Set down the whole listing below exactly, without pictures.

++++++++++

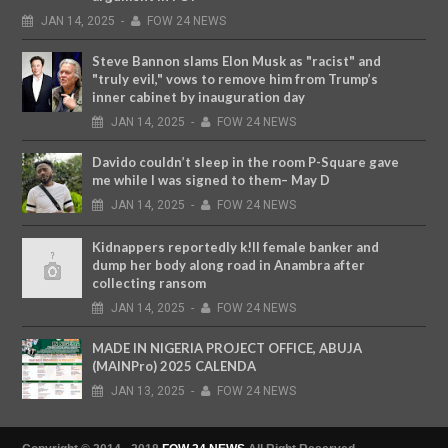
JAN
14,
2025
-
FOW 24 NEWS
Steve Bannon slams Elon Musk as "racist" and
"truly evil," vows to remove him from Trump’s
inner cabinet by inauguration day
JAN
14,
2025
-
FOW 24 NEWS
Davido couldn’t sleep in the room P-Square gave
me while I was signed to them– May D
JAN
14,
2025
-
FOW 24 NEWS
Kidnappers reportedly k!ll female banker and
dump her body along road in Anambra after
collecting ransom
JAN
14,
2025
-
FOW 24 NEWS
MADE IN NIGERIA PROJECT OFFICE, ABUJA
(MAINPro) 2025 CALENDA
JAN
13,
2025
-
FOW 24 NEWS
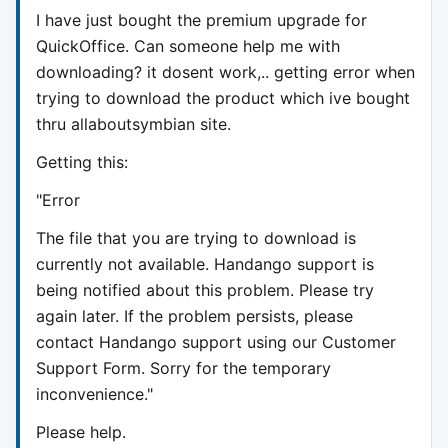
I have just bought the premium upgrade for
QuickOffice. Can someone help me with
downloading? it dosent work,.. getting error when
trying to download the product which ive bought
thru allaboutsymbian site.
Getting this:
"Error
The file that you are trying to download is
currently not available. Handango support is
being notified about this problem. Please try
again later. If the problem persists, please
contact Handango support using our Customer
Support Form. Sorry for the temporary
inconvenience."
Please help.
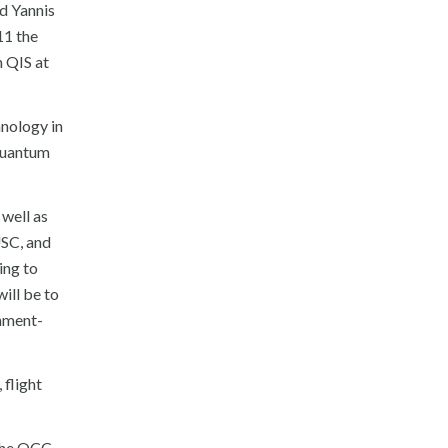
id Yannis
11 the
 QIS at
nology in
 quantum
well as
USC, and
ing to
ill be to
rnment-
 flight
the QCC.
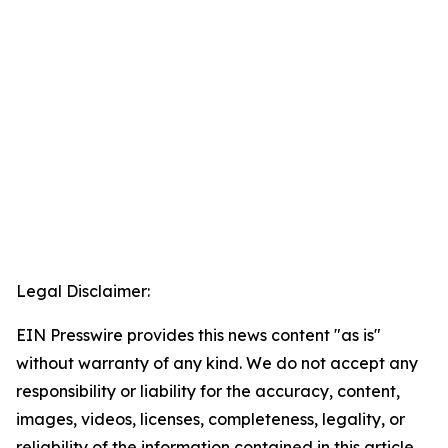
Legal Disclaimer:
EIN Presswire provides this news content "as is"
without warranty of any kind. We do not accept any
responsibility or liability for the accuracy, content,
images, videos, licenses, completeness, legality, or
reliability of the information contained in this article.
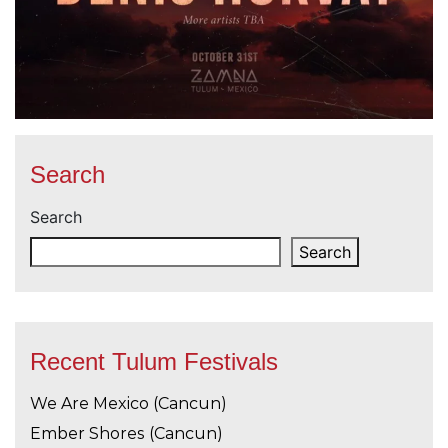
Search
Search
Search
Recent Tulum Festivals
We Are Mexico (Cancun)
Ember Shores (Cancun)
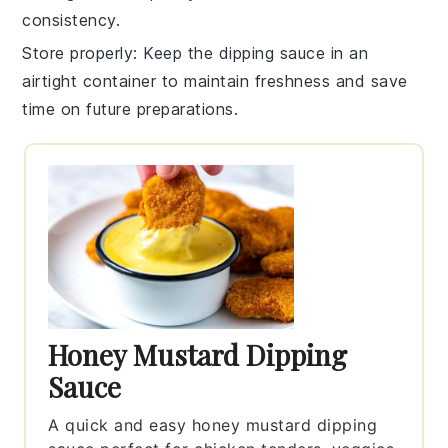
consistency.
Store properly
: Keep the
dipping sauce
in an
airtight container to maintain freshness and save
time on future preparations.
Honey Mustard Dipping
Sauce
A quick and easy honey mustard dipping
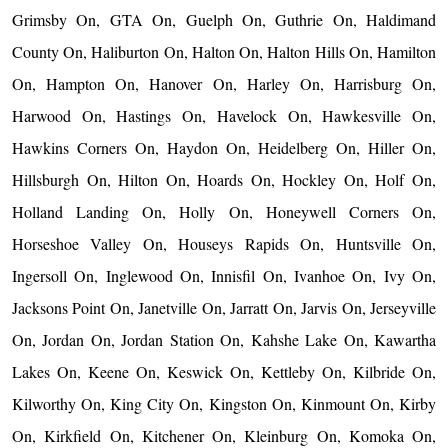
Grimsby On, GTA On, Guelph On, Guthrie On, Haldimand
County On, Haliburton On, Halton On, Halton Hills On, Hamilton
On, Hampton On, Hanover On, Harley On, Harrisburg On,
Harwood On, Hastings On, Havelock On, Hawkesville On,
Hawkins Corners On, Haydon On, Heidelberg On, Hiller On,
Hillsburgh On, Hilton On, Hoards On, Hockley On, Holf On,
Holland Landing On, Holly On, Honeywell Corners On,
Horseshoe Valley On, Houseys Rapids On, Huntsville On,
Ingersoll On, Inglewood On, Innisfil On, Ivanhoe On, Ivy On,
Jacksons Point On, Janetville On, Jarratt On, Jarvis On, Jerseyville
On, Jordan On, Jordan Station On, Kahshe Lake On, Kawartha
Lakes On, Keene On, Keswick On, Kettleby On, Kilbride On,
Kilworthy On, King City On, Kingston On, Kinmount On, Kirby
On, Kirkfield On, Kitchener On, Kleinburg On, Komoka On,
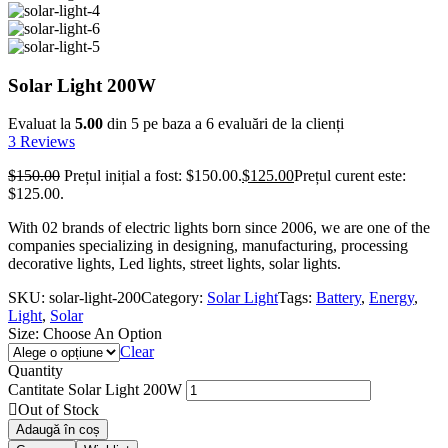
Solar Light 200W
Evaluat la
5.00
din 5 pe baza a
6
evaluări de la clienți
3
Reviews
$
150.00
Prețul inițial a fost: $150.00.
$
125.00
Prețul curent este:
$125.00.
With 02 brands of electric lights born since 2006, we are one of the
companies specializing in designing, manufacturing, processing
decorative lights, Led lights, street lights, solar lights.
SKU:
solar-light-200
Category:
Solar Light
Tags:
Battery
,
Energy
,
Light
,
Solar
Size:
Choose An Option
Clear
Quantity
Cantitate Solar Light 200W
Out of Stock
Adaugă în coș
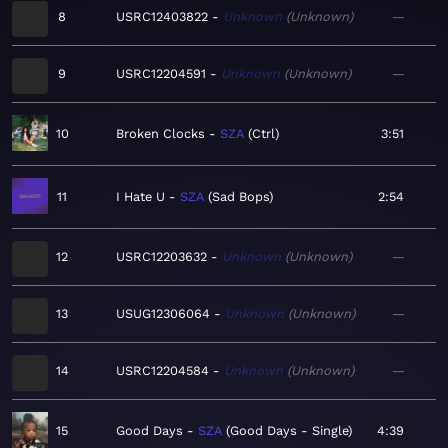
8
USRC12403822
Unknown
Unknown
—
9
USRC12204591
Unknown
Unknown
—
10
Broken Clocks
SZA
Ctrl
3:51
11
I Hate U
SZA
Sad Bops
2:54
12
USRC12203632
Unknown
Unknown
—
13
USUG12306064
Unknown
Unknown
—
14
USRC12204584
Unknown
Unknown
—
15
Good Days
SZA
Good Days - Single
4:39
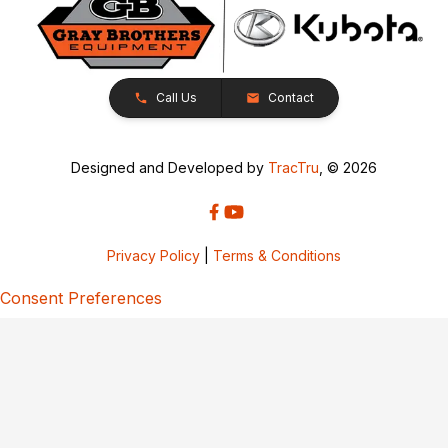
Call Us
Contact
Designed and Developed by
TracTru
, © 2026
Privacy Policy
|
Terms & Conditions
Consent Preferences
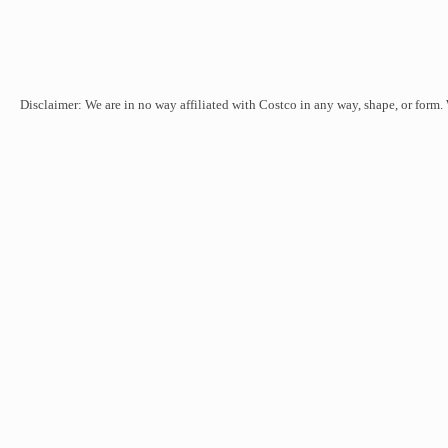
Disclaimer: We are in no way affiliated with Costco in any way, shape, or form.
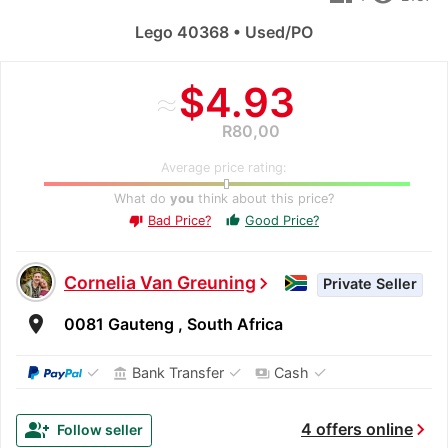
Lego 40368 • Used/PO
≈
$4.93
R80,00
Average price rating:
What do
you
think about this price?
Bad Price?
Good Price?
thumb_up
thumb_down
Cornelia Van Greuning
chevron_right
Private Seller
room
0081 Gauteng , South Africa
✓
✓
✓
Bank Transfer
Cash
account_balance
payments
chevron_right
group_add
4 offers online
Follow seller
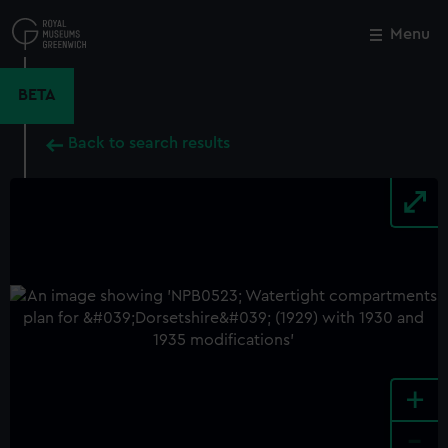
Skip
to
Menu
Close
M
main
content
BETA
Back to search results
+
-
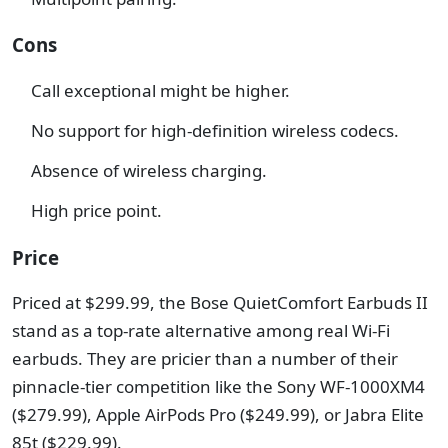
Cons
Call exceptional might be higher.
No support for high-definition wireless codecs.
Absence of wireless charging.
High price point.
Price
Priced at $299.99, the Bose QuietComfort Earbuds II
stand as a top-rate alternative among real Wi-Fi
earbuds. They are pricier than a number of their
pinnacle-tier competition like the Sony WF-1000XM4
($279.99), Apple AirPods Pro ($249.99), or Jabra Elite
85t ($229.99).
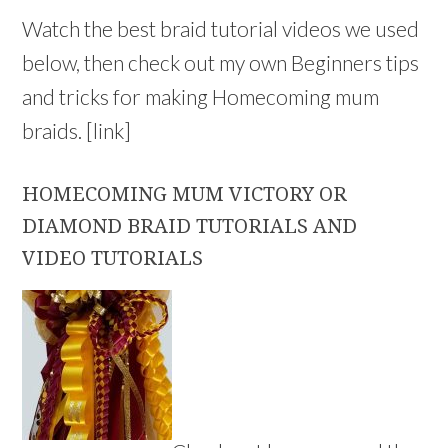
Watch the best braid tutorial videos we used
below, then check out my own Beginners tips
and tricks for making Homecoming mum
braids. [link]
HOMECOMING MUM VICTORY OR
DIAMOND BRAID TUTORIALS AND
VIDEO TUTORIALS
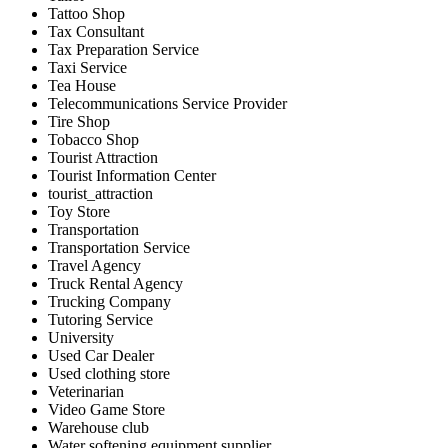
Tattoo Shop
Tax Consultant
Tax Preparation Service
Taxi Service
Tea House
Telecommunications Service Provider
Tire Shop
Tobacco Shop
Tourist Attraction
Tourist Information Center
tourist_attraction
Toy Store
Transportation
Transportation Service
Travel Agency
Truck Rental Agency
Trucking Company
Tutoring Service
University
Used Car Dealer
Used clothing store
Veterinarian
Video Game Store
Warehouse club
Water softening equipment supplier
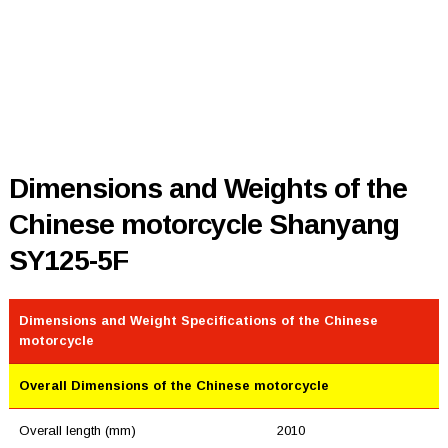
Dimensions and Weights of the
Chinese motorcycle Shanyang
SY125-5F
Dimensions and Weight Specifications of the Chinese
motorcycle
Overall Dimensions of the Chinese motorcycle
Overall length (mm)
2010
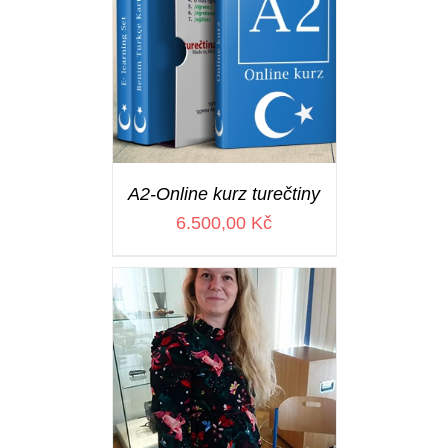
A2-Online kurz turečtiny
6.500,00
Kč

++++++++++

▶ [RESPONSE AREA]
JAN
14,
2025
-
FOW 24 NEWS
Steve Bannon slams Elon Musk as "racist" and
"truly evil," vows to remove him from Trump’s
inner cabinet by inauguration day
JAN
14,
2025
-
FOW 24 NEWS
Davido couldn’t sleep in the room P-Square gave
me while I was signed to them– May D
JAN
14,
2025
-
FOW 24 NEWS
Kidnappers reportedly k!ll female banker and
dump her body along road in Anambra after
collecting ransom
JAN
14,
2025
-
FOW 24 NEWS
MADE IN NIGERIA PROJECT OFFICE, ABUJA
(MAINPro) 2025 CALENDA
JAN
13,
2025
-
FOW 24 NEWS
I have just bought the premium upgrade for
QuickOffice. Can someone help me with
downloading? it dosent work,.. getting error when
trying to download the product which ive bought
thru allaboutsymbian site.
Getting this:
"Error
The file that you are trying to download is
currently not available. Handango support is
being notified about this problem. Please try
again later. If the problem persists, please
contact Handango support using our Customer
Support Form. Sorry for the temporary
inconvenience."
Please help.
id Yannis
11 the
 QIS at
nology in
 quantum
well as
USC, and
ing to
ill be to
rnment-
 flight
the QCC.
Legal Disclaimer:
EIN Presswire provides this news content "as is"
without warranty of any kind. We do not accept any
responsibility or liability for the accuracy, content,
images, videos, licenses, completeness, legality, or
reliability of the information contained in this article.
Search
Search
Search
Recent Tulum Festivals
We Are Mexico (Cancun)
Ember Shores (Cancun)
consistency.
Store properly
: Keep the
dipping sauce
in an
airtight container to maintain freshness and save
time on future preparations.
Honey Mustard Dipping
Sauce
A quick and easy honey mustard dipping
Grimsby On, GTA On, Guelph On, Guthrie On, Haldimand
County On, Haliburton On, Halton On, Halton Hills On, Hamilton
On, Hampton On, Hanover On, Harley On, Harrisburg On,
Harwood On, Hastings On, Havelock On, Hawkesville On,
Hawkins Corners On, Haydon On, Heidelberg On, Hiller On,
Hillsburgh On, Hilton On, Hoards On, Hockley On, Holf On,
Holland Landing On, Holly On, Honeywell Corners On,
Horseshoe Valley On, Houseys Rapids On, Huntsville On,
Ingersoll On, Inglewood On, Innisfil On, Ivanhoe On, Ivy On,
Jacksons Point On, Janetville On, Jarratt On, Jarvis On, Jerseyville
On, Jordan On, Jordan Station On, Kahshe Lake On, Kawartha
Lakes On, Keene On, Keswick On, Kettleby On, Kilbride On,
Kilworthy On, King City On, Kingston On, Kinmount On, Kirby
On, Kirkfield On, Kitchener On, Kleinburg On, Komoka On,
Solar Light 200W
Evaluat la
5.00
din 5 pe baza a
6
evaluări de la clienți
3
Reviews
$
150.00
Prețul inițial a fost: $150.00.
$
125.00
Prețul curent este:
$125.00.
With 02 brands of electric lights born since 2006, we are one of the
companies specializing in designing, manufacturing, processing
decorative lights, Led lights, street lights, solar lights.
SKU:
solar-light-200
Category:
Solar Light
Tags:
Battery
,
Energy
,
Light
,
Solar
Size:
Choose An Option
Clear
Quantity
Cantitate Solar Light 200W
Out of Stock
Adaugă în coș
8
USRC12403822
Unknown
Unknown
—
9
USRC12204591
Unknown
Unknown
—
10
Broken Clocks
SZA
Ctrl
3:51
11
I Hate U
SZA
Sad Bops
2:54
12
USRC12203632
Unknown
Unknown
—
13
USUG12306064
Unknown
Unknown
—
14
USRC12204584
Unknown
Unknown
—
15
Good Days
SZA
Good Days - Single
4:39
Call Us
Contact
Designed and Developed by
TracTru
, © 2026
Privacy Policy
|
Terms & Conditions
Consent Preferences
Disclaimer: We are in no way affiliated with Costco in any way, shape, or form.
Lego 40368 • Used/PO
≈
$4.93
R80,00
Average price rating:
What do
you
think about this price?
Bad Price?
Good Price?
thumb_up
thumb_down
Cornelia Van Greuning
chevron_right
Private Seller
room
0081 Gauteng , South Africa
✓
✓
✓
Bank Transfer
Cash
account_balance
payments
chevron_right
group_add
4 offers online
Follow seller
Skip
to
Menu
Close
M
main
content
BETA
Back to search results
+
-
Cons
Call exceptional might be higher.
No support for high-definition wireless codecs.
Absence of wireless charging.
High price point.
Price
Priced at $299.99, the Bose QuietComfort Earbuds II
stand as a top-rate alternative among real Wi-Fi
earbuds. They are pricier than a number of their
pinnacle-tier competition like the Sony WF-1000XM4
($279.99), Apple AirPods Pro ($249.99), or Jabra Elite
85t ($229.99).
Watch the best braid tutorial videos we used
below, then check out my own Beginners tips
and tricks for making Homecoming mum
braids. [link]
HOMECOMING MUM VICTORY OR
DIAMOND BRAID TUTORIALS AND
VIDEO TUTORIALS
Tattoo Shop
Tax Consultant
Tax Preparation Service
Taxi Service
Tea House
Telecommunications Service Provider
Tire Shop
Tobacco Shop
Tourist Attraction
Tourist Information Center
tourist_attraction
Toy Store
Transportation
Transportation Service
Travel Agency
Truck Rental Agency
Trucking Company
Tutoring Service
University
Used Car Dealer
Used clothing store
Veterinarian
Video Game Store
Warehouse club
Water softening equipment supplier
Dimensions and Weights of the
Chinese motorcycle Shanyang
SY125-5F
Dimensions and Weight Specifications of the Chinese
motorcycle
Overall Dimensions of the Chinese motorcycle
Overall length (mm)
2010
A2-Online kurz turečtiny
6.500,00
Kč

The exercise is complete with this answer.